[Collected data]
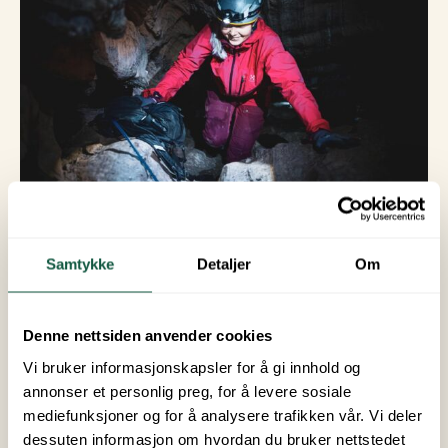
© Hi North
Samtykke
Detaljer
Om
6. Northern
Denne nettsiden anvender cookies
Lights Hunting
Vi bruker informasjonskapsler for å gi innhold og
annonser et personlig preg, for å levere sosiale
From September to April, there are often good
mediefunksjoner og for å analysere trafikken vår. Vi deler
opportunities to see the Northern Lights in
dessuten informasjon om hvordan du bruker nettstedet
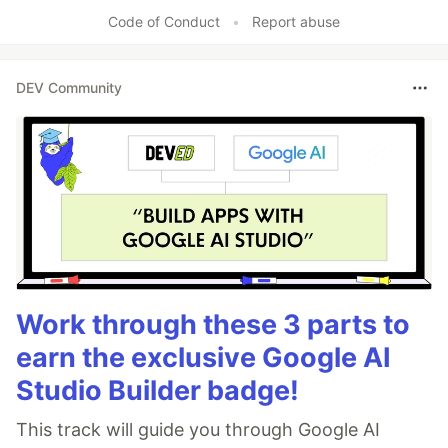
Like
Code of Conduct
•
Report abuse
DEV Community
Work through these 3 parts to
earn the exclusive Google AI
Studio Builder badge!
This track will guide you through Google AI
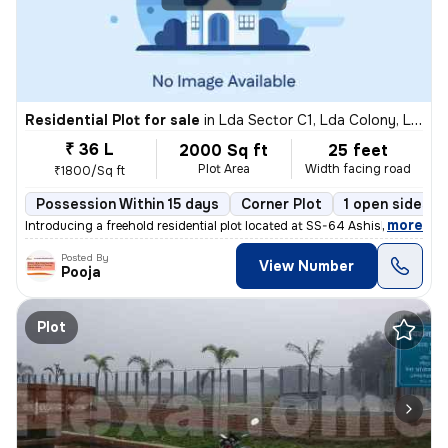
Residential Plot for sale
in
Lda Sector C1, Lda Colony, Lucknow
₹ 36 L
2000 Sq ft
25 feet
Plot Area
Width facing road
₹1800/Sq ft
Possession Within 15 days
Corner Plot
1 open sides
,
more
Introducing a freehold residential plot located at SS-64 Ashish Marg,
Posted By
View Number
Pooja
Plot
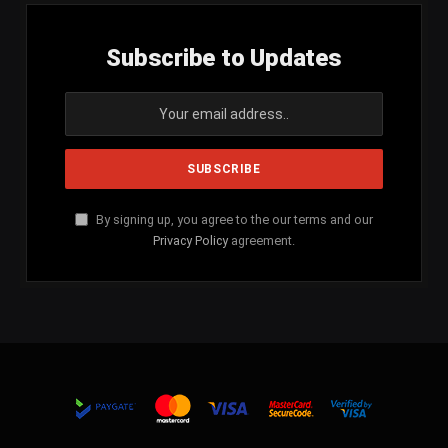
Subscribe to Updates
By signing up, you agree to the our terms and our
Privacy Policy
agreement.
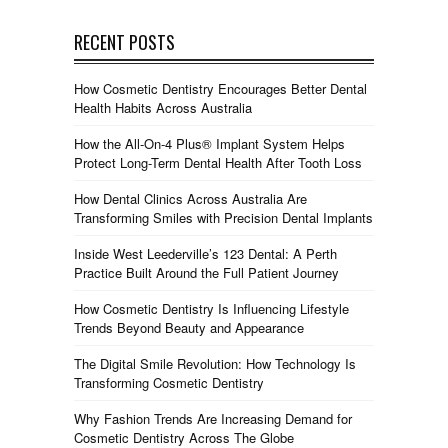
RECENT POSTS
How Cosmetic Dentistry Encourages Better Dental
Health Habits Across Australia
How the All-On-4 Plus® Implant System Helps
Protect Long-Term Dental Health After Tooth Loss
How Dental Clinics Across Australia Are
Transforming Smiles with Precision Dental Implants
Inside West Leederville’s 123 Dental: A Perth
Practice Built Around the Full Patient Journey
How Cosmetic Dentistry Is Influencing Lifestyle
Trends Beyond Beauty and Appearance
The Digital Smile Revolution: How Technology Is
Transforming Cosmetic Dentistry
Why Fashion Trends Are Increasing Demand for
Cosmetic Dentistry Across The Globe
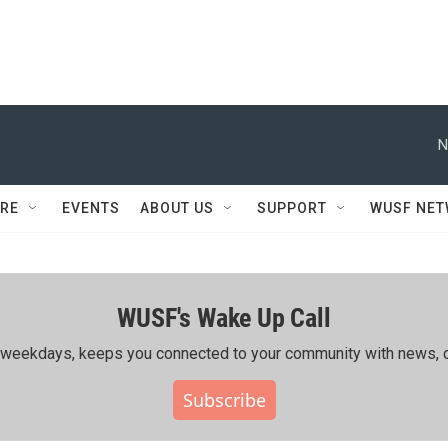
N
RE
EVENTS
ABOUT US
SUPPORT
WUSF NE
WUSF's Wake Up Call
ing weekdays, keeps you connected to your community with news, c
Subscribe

## WORK TASK
Line for line, restate the data above and omit every picture.

## SOLUTION FOR THIS PROBLEM
© Hi North
Samtykke
Detaljer
Om
6. Northern
Denne nettsiden anvender cookies
Lights Hunting
Vi bruker informasjonskapsler for å gi innhold og
annonser et personlig preg, for å levere sosiale
From September to April, there are often good
mediefunksjoner og for å analysere trafikken vår. Vi deler
opportunities to see the Northern Lights in
dessuten informasjon om hvordan du bruker nettstedet
Like
Code of Conduct
•
Report abuse
DEV Community
Work through these 3 parts to
earn the exclusive Google AI
Studio Builder badge!
This track will guide you through Google AI
Residential Plot for sale
in
Lda Sector C1, Lda Colony, Lucknow
₹ 36 L
2000 Sq ft
25 feet
Plot Area
Width facing road
₹1800/Sq ft
Possession Within 15 days
Corner Plot
1 open sides
,
more
Introducing a freehold residential plot located at SS-64 Ashish Marg,
Posted By
View Number
Pooja
Plot
Subscribe to Updates
By signing up, you agree to the our terms and our
Privacy Policy
agreement.
RECENT POSTS
How Cosmetic Dentistry Encourages Better Dental
Health Habits Across Australia
How the All-On-4 Plus® Implant System Helps
Protect Long-Term Dental Health After Tooth Loss
How Dental Clinics Across Australia Are
Transforming Smiles with Precision Dental Implants
Inside West Leederville’s 123 Dental: A Perth
Practice Built Around the Full Patient Journey
How Cosmetic Dentistry Is Influencing Lifestyle
Trends Beyond Beauty and Appearance
The Digital Smile Revolution: How Technology Is
Transforming Cosmetic Dentistry
Why Fashion Trends Are Increasing Demand for
Cosmetic Dentistry Across The Globe
N
RE
EVENTS
ABOUT US
SUPPORT
WUSF NE
WUSF's Wake Up Call
ing weekdays, keeps you connected to your community with news, c
Subscribe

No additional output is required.